Note that there have been some recent prop224 torspec changes (like the keylen size) that impact the ESTABLISH_INTRO cell slightly.

Here are some future steps on this area:

Address the XXXs I added to the code.
Write unit tests.
Move prop224 functions like rend_mid_establish_intro_p224() to their own file. Maybe call new file hs_intro_point.c or something. Also maybe rename that function to rend_mid_handle_establish_intro_prop224()?
Write function-level documentation.
Run make check-spaces and fix the various whitespace/style issues.

Let me know if you plan to work on these, and if you have an ETA on delivery, so that we can count you in our implementation roadmap :)

Cheers!

Trac:
Status: needs_review to needs_revision

Hey asn,

I am indeed planning to work more on this and finish up whatever I need to get this in.

Shooting to address these fixes by Monday, as well as start some unit testing, does that fit with the roadmap schedule?

Looking forward to getting this merged!

-Alec

Trac:
Username: alec.heif

Replying to alec.heif:

Hey asn,

I am indeed planning to work more on this and finish up whatever I need to get this in.

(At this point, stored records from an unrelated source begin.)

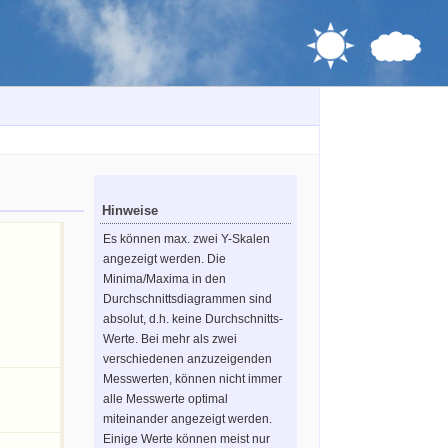
Hinweise
Es können max. zwei Y-Skalen
angezeigt werden. Die
Minima/Maxima in den
Durchschnittsdiagrammen sind
absolut, d.h. keine Durchschnitts-
Werte. Bei mehr als zwei
verschiedenen anzuzeigenden
Messwerten, können nicht immer
alle Messwerte optimal
miteinander angezeigt werden.
Einige Werte können meist nur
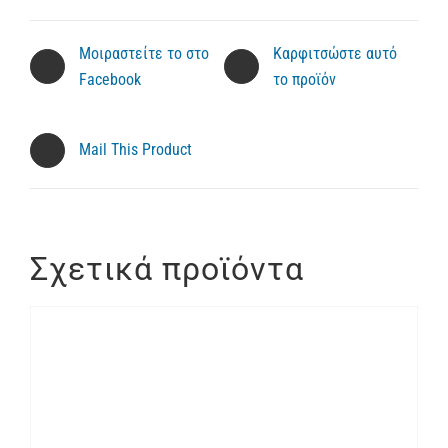
Μοιραστείτε το στο
Καρφιτσώστε αυτό
Facebook
το προϊόν
Mail This Product
Σχετικά προϊόντα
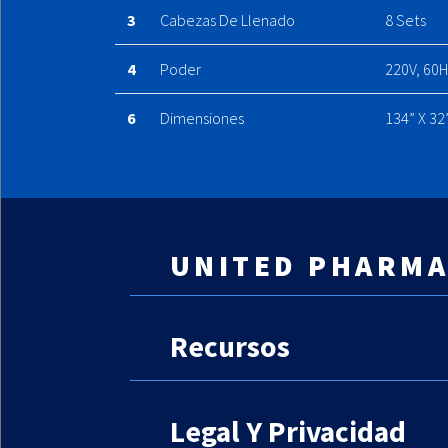
3
Cabezas De Llenado
8 Sets
4
Poder
220V, 60H
6
Dimensiones
134” X 32
UNITED PHARMA
Contáctenos
Recursos
Equipo
Arrendamiento
Legal Y Privacidad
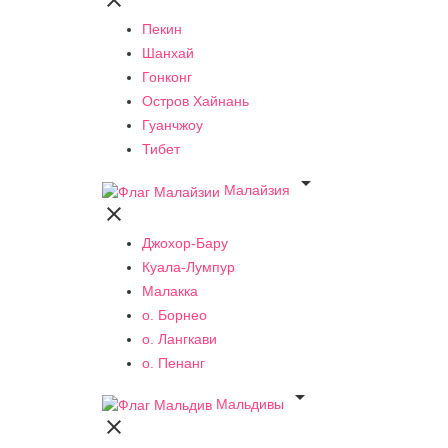

Пекин
Шанхай
Гонконг
Остров Хайнань
Гуанчжоу
Тибет

Малайзия

Джохор-Бару
Куала-Лумпур
Малакка
о. Борнео
о. Лангкави
о. Пенанг

Мальдивы

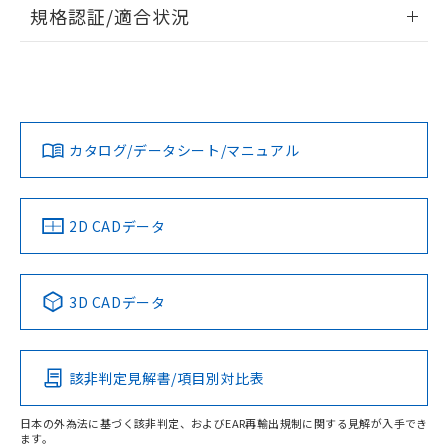
情報更新：2026/7/29
規格認証/適合状況
荷製品に未対応品が混在することから備考
欄に対応日を記載しておりました。
ログイン/会員登録
EU RoHS
注意事項・凡例
A22NN-MNA-NYA-P101-NNについての規格認証/適合状況に
既に当社にて対応品への在庫切替を完了
ついては、「カスタマーサポートセンタ お客様相談室」また
していることから、特段のことがない限
は貴社担当オムロン営業員または販売店にお問い合わせくだ
り、2022年1月12日より割愛しておりま
対応状況
対応予定月
※1
※2
さい。
ダウンロードデータをご利用いただく前に、以下を必ずお読
す。
みください。
カタログ/データシート/マニュアル
対応済み
ソフトウェアの使用条件
お問い合わせ
中国 RoHS
注意事項・凡例
2D CADデータ
中国 RoHS表
※1 ※2
3D CADデータ
Pb
Hg
Cd
Cr(VI)
該非判定見解書/項目別対比表
O
O
O
O
日本の外為法に基づく該非判定、およびEAR再輸出規制に関する見解が入手でき
ます。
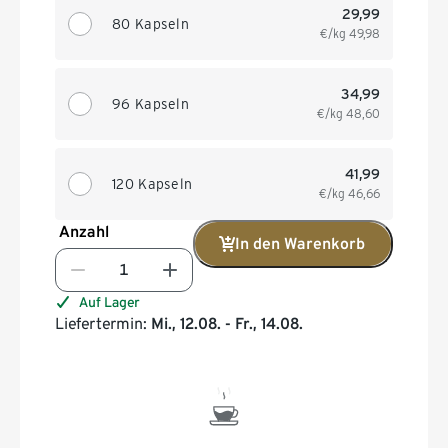
29,99
80 Kapseln
€/kg
49,98
34,99
96 Kapseln
€/kg
48,60
41,99
120 Kapseln
€/kg
46,66
Anzahl
In den Warenkorb
Auf Lager
Liefertermin:
Mi., 12.08. - Fr., 14.08.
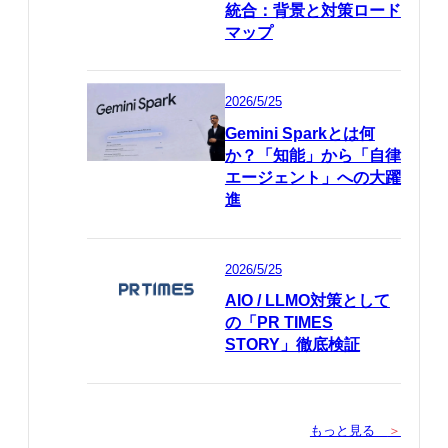
統合：背景と対策ロード
マップ
2026/5/25
Gemini Sparkとは何
か？「知能」から「自律
エージェント」への大躍
進
2026/5/25
AIO / LLMO対策として
の「PR TIMES
STORY」徹底検証
もっと見る
＞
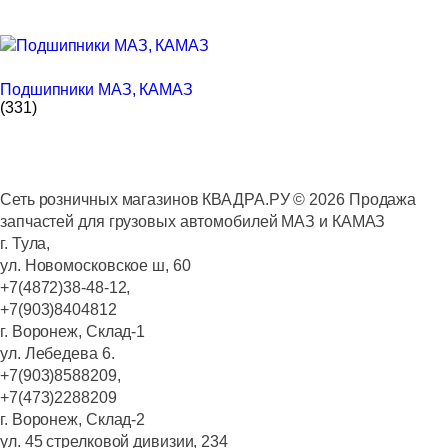
Подшипники МАЗ, КАМАЗ
(331)
Сеть розничных магазинов КВАДРА.РУ ©
2026
Продажа
запчастей для грузовых автомобилей МАЗ и КАМАЗ
г. Тула,
ул. Новомосковское ш, 60
+7(4872)38-48-12,
+7(903)8404812
г. Воронеж, Склад-1
ул. Лебедева 6.
+7(903)8588209,
+7(473)2288209
г. Воронеж, Склад-2
ул. 45 стрелковой дивизии, 234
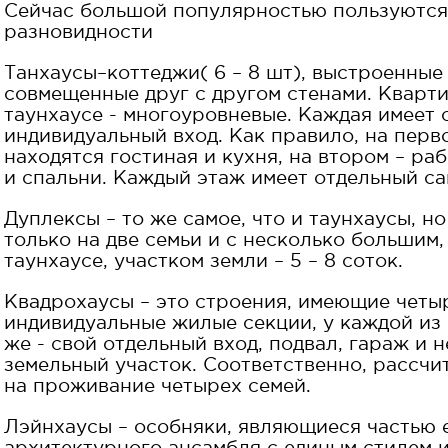
Сейчас большой популярностью пользуютс
разновидности
Танхаусы–коттеджи( 6 – 8 шт), выстроенные 
совмещенные друг с другом стенами. Кварт
таунхаусе - многоуровневые. Каждая имеет 
индивидуальный вход. Как правило, на перв
находятся гостиная и кухня, на втором – ра
и спальни. Каждый этаж имеет отдельный са
Дуплексы – то же самое, что и таунхаусы, н
только на две семьи и с несколько большим,
таунхаусе, участком земли – 5 – 8 соток.
Квадрохаусы – это строения, имеющие четы
индивидуальные жилые секции, у каждой из
же - свой отдельный вход, подвал, гараж и 
земельный участок. Соответственно, рассчи
на проживание четырех семей.
Лэйнхаусы – особняки, являющиеся частью 
архитектурного ансамбля с единым стилем 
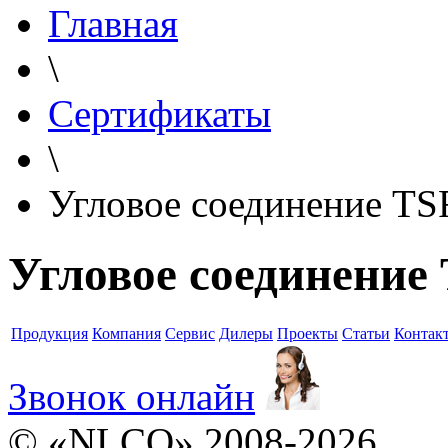
Главная
\
Сертификаты
\
Угловое соединение TS
Угловое соединение
Продукция
Компания
Сервис
Дилеры
Проекты
Статьи
Контак
Звонок онлайн
© «NLCO» 2008-2026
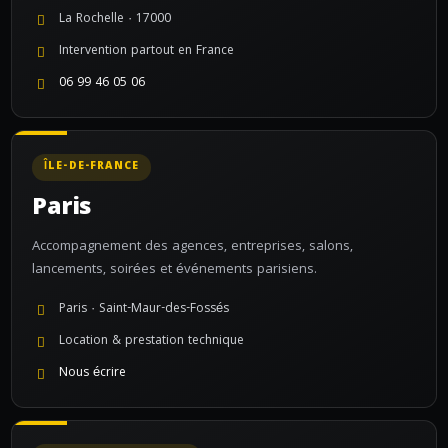
La Rochelle · 17000
Intervention partout en France
06 99 46 05 06
ÎLE-DE-FRANCE
Paris
Accompagnement des agences, entreprises, salons,
lancements, soirées et événements parisiens.
Paris · Saint-Maur-des-Fossés
Location & prestation technique
Nous écrire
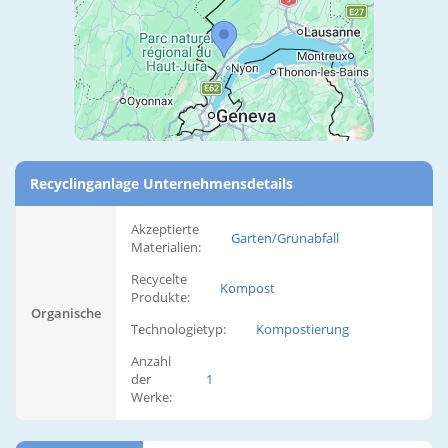
Recyclinganlage Unternehmensdetails
Akzeptierte
Garten/Grünabfall
Materialien:
Recycelte
Kompost
Produkte:
Organische
Technologietyp:
Kompostierung
Anzahl
der
1
Werke:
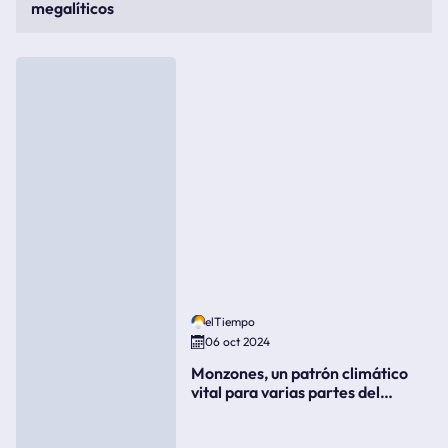
megalíticos
elTiempo
06 oct 2024
Monzones, un patrón climático
vital para varias partes del
mundo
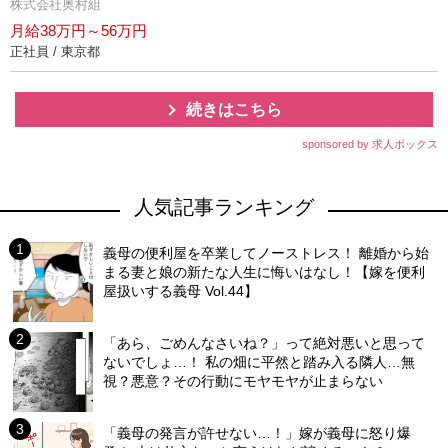
株式会社奥村組
月給38万円～56万円
正社員 / 東京都
続きはこちら
sponsored by 求人ボックス
人気記事ランキング
義母の便利屋を卒業してノーストレス！ 離婚から始
まる妻と娘の新たな人生に悔いはなし！【嫁を便利
屋扱いする義母 Vol.44】
「あら、ごめんなさいね？」って絶対悪いと思って
ないでしょ…！ 私の畑に平然と踏み入る隣人…無
視？悪意？その行動にモヤモヤが止まらない
「義母の発言が許せない…！」嫁が義母に怒り爆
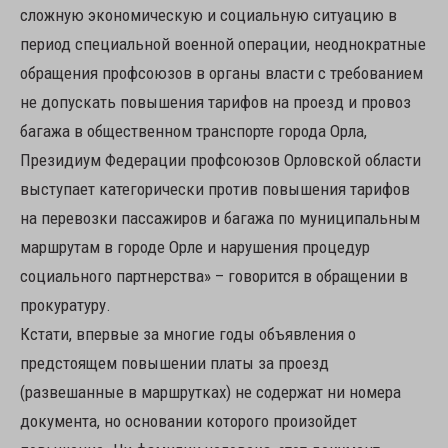
сложную экономическую и социальную ситуацию в
период специальной военной операции, неоднократные
обращения профсоюзов в органы власти с требованием
не допускать повышения тарифов на проезд и провоз
багажа в общественном транспорте города Орла,
Президиум Федерации профсоюзов Орловской области
выступает категорически против повышения тарифов
на перевозки пассажиров и багажа по муниципальным
маршрутам в городе Орле и нарушения процедур
социального партнерства» – говорится в обращении в
прокуратуру.
Кстати, впервые за многие годы объявления о
предстоящем повышении платы за проезд
(развешанные в маршрутках) не содержат ни номера
документа, но основании которого произойдет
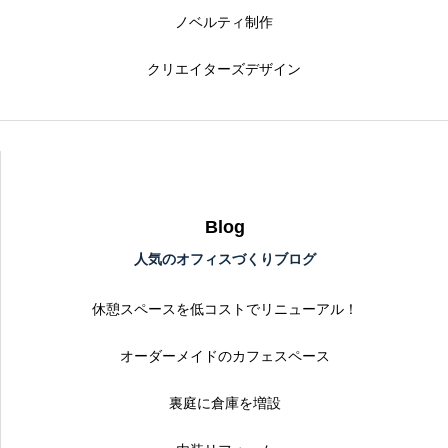
ノベルティ制作
クリエイターズデザイン
Blog
人気のオフィスづくりブログ
休憩スペースを低コストでリニューアル！
オーダーメイドのカフェスペース
裏庭に倉庫を増設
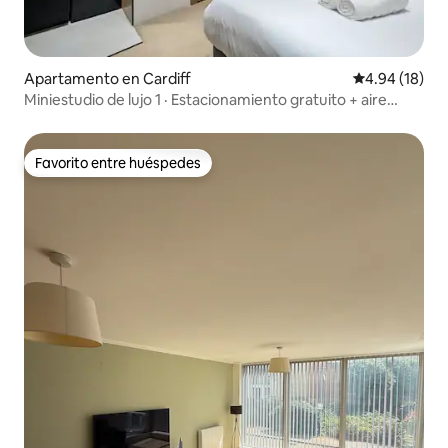
Apartamento en Cardiff
Calificación 
4.94 (18)
Miniestudio de lujo 1 · Estacionamiento gratuito + aire
acondicionado
Favorito entre huéspedes
Favorito entre huéspedes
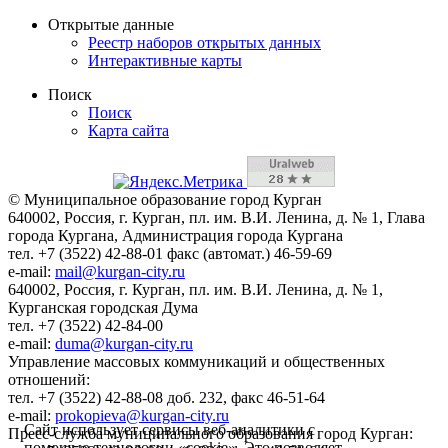
Открытые данные
Реестр наборов открытых данных
Интерактивные карты
Поиск
Поиск
Карта сайта
© Муниципальное образование город Курган
640002, Россия, г. Курган, пл. им. В.И. Ленина, д. № 1, Глава
города Кургана, Администрация города Кургана
тел. +7 (3522) 42-88-01 факс (автомат.) 46-59-69
e-mail:
mail@kurgan-city.ru
640002, Россия, г. Курган, пл. им. В.И. Ленина, д. № 1,
Курганская городская Дума
тел. +7 (3522) 42-84-00
e-mail:
duma@kurgan-city.ru
Управление массовых коммуникаций и общественных
отношений:
тел. +7 (3522) 42-88-08 доб. 232, факс 46-51-64
e-mail:
prokopieva@kurgan-city.ru
Сайт использует сервисы веб-аналитики с
Пресс-служба муниципального образования город Курган:
помощью технологии «cookie». Это позволяет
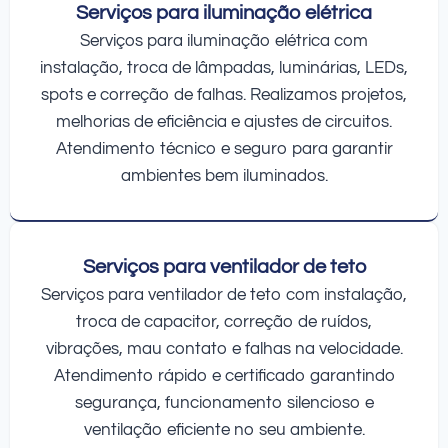
Serviços para iluminação elétrica
Serviços para iluminação elétrica com
instalação, troca de lâmpadas, luminárias, LEDs,
spots e correção de falhas. Realizamos projetos,
melhorias de eficiência e ajustes de circuitos.
Atendimento técnico e seguro para garantir
ambientes bem iluminados.
Serviços para ventilador de teto
Serviços para ventilador de teto com instalação,
troca de capacitor, correção de ruídos,
vibrações, mau contato e falhas na velocidade.
Atendimento rápido e certificado garantindo
segurança, funcionamento silencioso e
ventilação eficiente no seu ambiente.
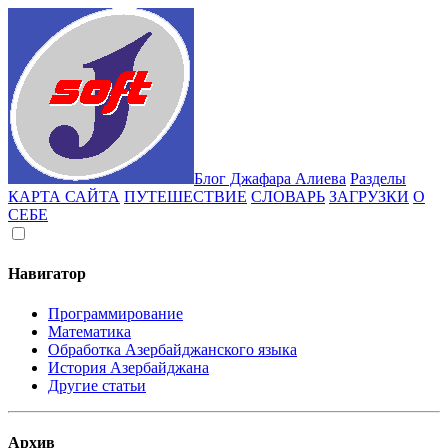
Блог Джафара Алиева
Разделы
КАРТА САЙТА
ПУТЕШЕСТВИЕ
СЛОВАРЬ
ЗАГРУЗКИ
О
СЕБЕ
Навигатор
Программирование
Математика
Обработка Азербайджанского языка
История Азербайджана
Другие статьи
Архив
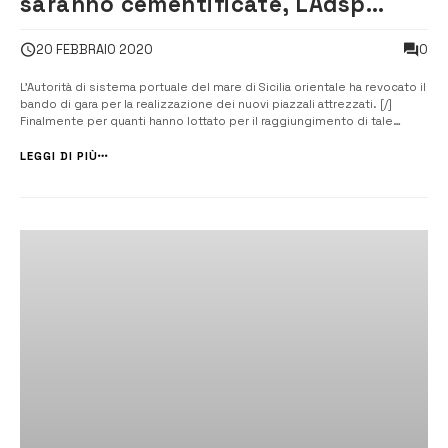
saranno cementificate, LAdsp
revoca il bando
0
20 FEBBRAIO 2020
L’Autorità di sistema portuale del mare di Sicilia orientale ha revocato il
bando di gara per la realizzazione dei nuovi piazzali attrezzati. [/]
Finalmente per quanti hanno lottato per il raggiungimento di tale
soluzione tra cui Italia Nostra e il consigliere comunale di Diems 25,
Giuseppe Schermi si è conclusa favorevolmente una vicenda che ...
LEGGI DI PIÙ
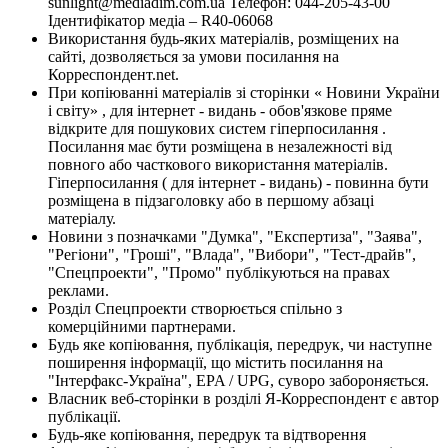
sunlight@mediadim.com.ua
Телефон: 044-205-43-00
Ідентифікатор медіа – R40-06068
Використання будь-яких матеріалів, розміщених на
сайті, дозволяється за умови посилання на
Корреспондент.net.
При копіюванні матеріалів зі сторінки « Новини України
і світу» , для інтернет - видань - обов'язкове пряме
відкрите для пошукових систем гіперпосилання .
Посилання має бути розміщена в незалежності від
повного або часткового використання матеріалів.
Гіперпосилання ( для інтернет - видань) - повинна бути
розміщена в підзаголовку або в першому абзаці
матеріалу.
Новини з позначками "Думка", "Експертиза", "Заява",
"Регіони", "Гроші", "Влада", "Вибори", "Тест-драйв",
"Спецпроекти", "Промо" публікуються на правах
реклами.
Розділ Спецпроекти створюється спільно з
комерційними партнерами.
Будь яке копіювання, публікація, передрук, чи наступне
поширення інформації, що містить посилання на
"Інтерфакс-Україна", EPA / UPG, суворо забороняється.
Власник веб-сторінки в розділі Я-Корреспондент є автор
публікації.
Будь-яке копіювання, передрук та відтворення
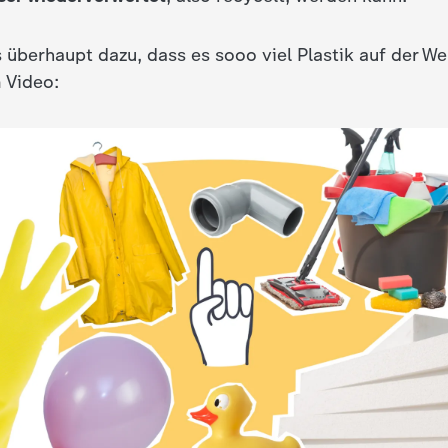
 überhaupt dazu, dass es sooo viel Plastik auf der We
 Video:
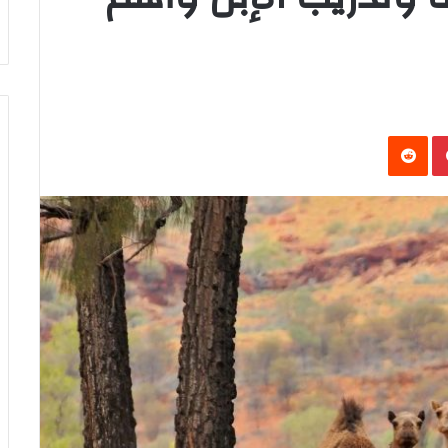
‏Reddit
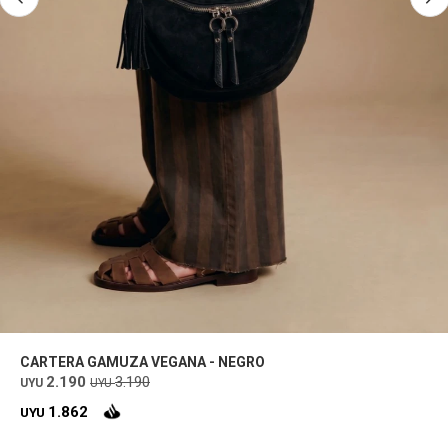
CARTERA GAMUZA VEGANA - NEGRO
2.190
3.190
UYU
UYU
1.862
UYU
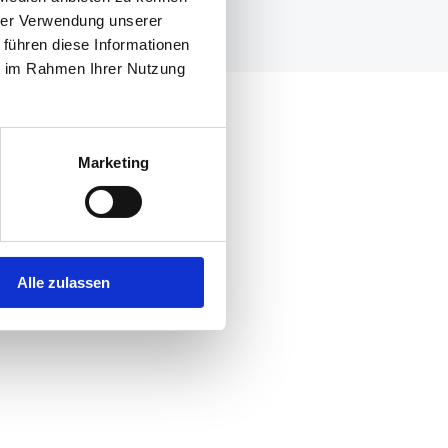
hrer Verwendung unserer
 führen diese Informationen
ie im Rahmen Ihrer Nutzung
Press and
Colibri
Marketing
Alle zulassen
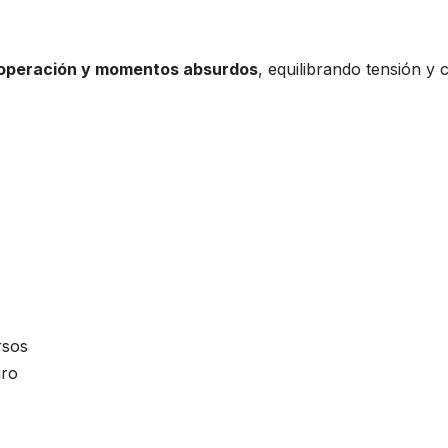
cooperación y momentos absurdos
, equilibrando tensión y 
rsos
gro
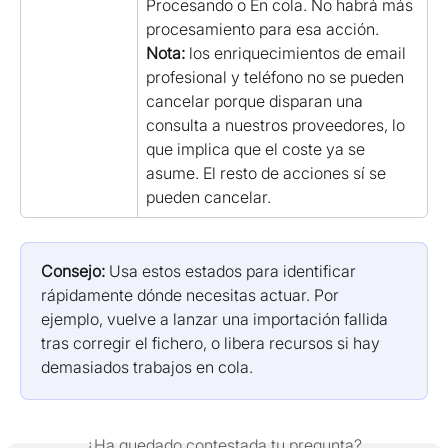
Procesando o En cola. No habrá más 
procesamiento para esa acción. 
Nota:
 los enriquecimientos de email 
profesional y teléfono no se pueden 
cancelar porque disparan una 
consulta a nuestros proveedores, lo 
que implica que el coste ya se 
asume. El resto de acciones sí se 
pueden cancelar.
Consejo:
 Usa estos estados para identificar 
rápidamente dónde necesitas actuar. Por 
ejemplo, vuelve a lanzar una importación fallida 
tras corregir el fichero, o libera recursos si hay 
demasiados trabajos en cola.
¿Ha quedado contestada tu pregunta?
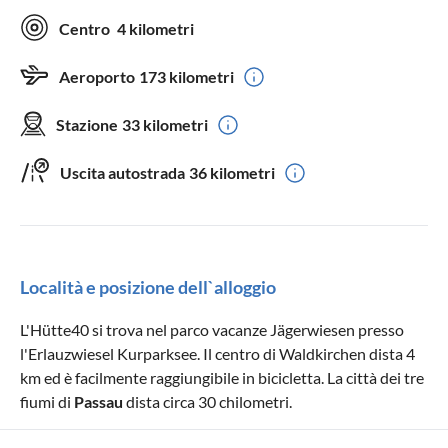
Centro
4 kilometri
Aeroporto
173 kilometri
Stazione
33 kilometri
Uscita autostrada
36 kilometri
Località e posizione dell`alloggio
L'Hütte40 si trova nel parco vacanze Jägerwiesen presso
l'Erlauzwiesel Kurparksee. Il centro di Waldkirchen dista 4
km ed è facilmente raggiungibile in bicicletta. La città dei tre
fiumi di
Passau
dista circa 30 chilometri.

Shooting to address these fixes by Monday, as well as start some unit testing, does that fit with the roadmap schedule?

It does! I'll be alert on Monday/Tuesday to check your changes!

Looking forward to getting this merged!

Sounds good :) However we are still far away from merge time, since there are many many more components that need to be completed for prop224 to exist!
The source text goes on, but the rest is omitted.